やっぱり早起きは、三文の徳
このところ朝は、6時少し前に目が覚める。今朝はゆっくり寝ていて構わないはずなのに、なぜか5時少しすぎには目が覚めた。一週間の疲れで体は心地よい疲れを感じている。このまま横になっていれば、そのうち眠気が来て二度寝へと落ちるはず。でも早起きは三文の徳だと、そのまま起きた。朝飯をそそくさと一人で食べ、ごそごそしてたら、よっちゃんが起きてきた。部屋の時計を見ながら「この時計遅れてるんじゃない、今、何時? ちょっとテレビつけて」というから、(昨夜録画して見ていた「生さだ」をしぶしぶ止めて、)机のうえのリモコンをぽちぽち押したら6時少し過ぎ、ちょうど3月の末に亡くなられた奈良岡朋子さんのドキュメンタリー番組が始まったところだった。
奈良岡さんが亡くなられたのは、テレビニュースで知った。またひとり、すてきな方が亡くなられてしまったと思った。特別番組でもやらないかなあと思っていたので、今日は ❝ いい日だ、憑いてる ❞ と思った。

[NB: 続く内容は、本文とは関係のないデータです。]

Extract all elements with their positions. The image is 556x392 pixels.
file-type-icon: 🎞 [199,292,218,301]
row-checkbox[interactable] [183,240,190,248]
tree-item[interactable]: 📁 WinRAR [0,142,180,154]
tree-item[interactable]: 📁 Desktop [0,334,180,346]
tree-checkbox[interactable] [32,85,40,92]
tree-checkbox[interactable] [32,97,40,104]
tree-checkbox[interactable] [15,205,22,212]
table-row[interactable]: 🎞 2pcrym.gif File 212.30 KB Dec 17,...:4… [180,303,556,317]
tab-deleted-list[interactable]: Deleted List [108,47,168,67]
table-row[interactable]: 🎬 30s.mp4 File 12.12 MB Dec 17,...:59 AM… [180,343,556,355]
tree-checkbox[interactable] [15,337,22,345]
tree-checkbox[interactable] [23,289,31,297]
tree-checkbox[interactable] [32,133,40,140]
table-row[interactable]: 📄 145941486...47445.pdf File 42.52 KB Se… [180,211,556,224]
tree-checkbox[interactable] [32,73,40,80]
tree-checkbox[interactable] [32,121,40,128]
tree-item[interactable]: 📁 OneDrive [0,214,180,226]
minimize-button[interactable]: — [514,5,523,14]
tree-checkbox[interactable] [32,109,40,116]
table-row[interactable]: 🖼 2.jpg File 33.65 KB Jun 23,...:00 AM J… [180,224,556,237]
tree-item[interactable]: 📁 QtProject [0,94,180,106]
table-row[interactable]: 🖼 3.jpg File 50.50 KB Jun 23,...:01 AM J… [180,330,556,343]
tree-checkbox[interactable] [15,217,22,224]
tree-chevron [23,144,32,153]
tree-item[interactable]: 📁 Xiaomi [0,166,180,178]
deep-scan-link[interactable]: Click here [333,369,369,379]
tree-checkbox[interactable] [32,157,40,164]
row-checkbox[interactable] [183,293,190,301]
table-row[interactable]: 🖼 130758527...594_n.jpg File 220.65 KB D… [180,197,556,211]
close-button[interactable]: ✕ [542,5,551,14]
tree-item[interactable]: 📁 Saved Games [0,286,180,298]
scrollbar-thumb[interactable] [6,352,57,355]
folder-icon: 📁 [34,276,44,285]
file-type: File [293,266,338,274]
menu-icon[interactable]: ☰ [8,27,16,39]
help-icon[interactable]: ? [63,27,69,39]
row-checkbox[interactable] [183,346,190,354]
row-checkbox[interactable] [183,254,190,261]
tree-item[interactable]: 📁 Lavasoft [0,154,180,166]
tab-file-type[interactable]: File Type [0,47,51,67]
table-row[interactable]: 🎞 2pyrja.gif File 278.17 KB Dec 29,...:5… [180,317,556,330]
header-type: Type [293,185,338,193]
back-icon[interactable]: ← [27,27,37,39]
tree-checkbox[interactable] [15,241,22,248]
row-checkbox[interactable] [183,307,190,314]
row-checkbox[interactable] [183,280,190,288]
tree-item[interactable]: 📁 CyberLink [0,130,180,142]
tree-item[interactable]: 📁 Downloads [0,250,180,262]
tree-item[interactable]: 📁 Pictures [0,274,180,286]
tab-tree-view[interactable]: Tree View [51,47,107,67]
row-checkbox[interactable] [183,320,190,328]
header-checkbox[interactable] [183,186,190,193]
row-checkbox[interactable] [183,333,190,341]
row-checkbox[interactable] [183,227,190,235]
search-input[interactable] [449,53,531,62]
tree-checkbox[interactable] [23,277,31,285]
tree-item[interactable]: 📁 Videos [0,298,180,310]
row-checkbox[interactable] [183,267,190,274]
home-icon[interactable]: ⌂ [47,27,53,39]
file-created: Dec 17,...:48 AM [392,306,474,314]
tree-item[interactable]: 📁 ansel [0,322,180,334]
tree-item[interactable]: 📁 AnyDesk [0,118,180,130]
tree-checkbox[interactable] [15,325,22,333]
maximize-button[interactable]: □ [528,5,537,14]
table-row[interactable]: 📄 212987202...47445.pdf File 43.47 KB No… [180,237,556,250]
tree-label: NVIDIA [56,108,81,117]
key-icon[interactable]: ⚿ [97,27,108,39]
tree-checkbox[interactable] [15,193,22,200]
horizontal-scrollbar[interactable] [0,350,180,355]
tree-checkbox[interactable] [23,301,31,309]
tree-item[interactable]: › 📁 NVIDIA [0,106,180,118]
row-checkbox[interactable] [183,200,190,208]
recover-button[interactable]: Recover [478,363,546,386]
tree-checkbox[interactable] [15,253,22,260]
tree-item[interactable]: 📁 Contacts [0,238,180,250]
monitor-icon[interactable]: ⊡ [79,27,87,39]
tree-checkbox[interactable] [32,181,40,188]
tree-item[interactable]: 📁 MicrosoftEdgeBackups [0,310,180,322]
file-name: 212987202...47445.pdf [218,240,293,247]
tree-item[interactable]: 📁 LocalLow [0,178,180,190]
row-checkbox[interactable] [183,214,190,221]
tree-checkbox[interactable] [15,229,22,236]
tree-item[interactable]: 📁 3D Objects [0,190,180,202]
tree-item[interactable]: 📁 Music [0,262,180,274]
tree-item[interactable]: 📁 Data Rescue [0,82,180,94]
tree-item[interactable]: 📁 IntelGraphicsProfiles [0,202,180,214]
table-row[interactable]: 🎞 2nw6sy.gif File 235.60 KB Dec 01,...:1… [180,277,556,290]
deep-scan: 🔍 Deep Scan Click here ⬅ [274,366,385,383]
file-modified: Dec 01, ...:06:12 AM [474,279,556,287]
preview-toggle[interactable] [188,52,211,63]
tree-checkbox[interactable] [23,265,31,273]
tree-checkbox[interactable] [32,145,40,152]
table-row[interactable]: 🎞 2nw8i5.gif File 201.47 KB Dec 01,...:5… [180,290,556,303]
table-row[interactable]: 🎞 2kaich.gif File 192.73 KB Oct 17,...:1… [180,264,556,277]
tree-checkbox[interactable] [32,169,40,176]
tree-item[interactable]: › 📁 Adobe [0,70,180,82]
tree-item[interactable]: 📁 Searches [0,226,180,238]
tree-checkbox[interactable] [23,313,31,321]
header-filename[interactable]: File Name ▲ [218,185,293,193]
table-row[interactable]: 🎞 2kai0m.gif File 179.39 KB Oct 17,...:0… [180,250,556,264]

奈良岡さんの事は、実はほとんど知らない。お芝居や朗読を見たり聞いたりしたこともないし、もちろん会ったこともない。普段は、まったく忘れている。でも、その声は、いつも聞き覚えのある通奏低音として時代のなかにあった気がする。奈良岡さんのことを書きながら、同じように親近感を感じる人を思い出していた。それは、詩人の茨木のり子さん。どこか、二人とも他人のようには思えない。
なぜなんだろうと思いながら見ていて、わかった。二人のまなざしが、おふくろのまなざしと一緒だっていうことが。日本を代表する詩人と演劇人のまなざしを、一介の庶民のおふくろのまなざしと同列にするな!とお叱りを受けるかもしれないが、そうわかってしまったのだから仕方がない。
まなざし以外に、実は3人に共通していることがある。それは3人とも昭和1ケタ、しかも前半の生まれ。茨木のり子さんは1926年(大正15年・昭和元年)生まれ、我がおふくろは1年後の1927年(昭和2年)、そして奈良岡朋子さんは1929年(昭和4年)。つまり、茨木さんの言葉を借りれば「わたしが一番きれいだったとき」に、戦争を経験している。茨木さんは詩のなかで
わたしが一番きれいだったとき
街々はがらがら崩れていって
とんでもないところから
青空なんかが見えたりした
わたしが一番きれいだったとき
まわりの人達が沢山死んだ
工場で 海で 名もない島で
わたしはおしゃれのきっかけを落としてしまった
わたしが一番きれいだったとき
だれもやさしい贈物を捧げてはくれなかった
男たちは挙手の礼しか知らなくて
きれいな眼差だけを残し皆発っていった
これらの光景を、3人のまなざしは眼差している。その光景を、瞳の奥に湛えている。そう感じた。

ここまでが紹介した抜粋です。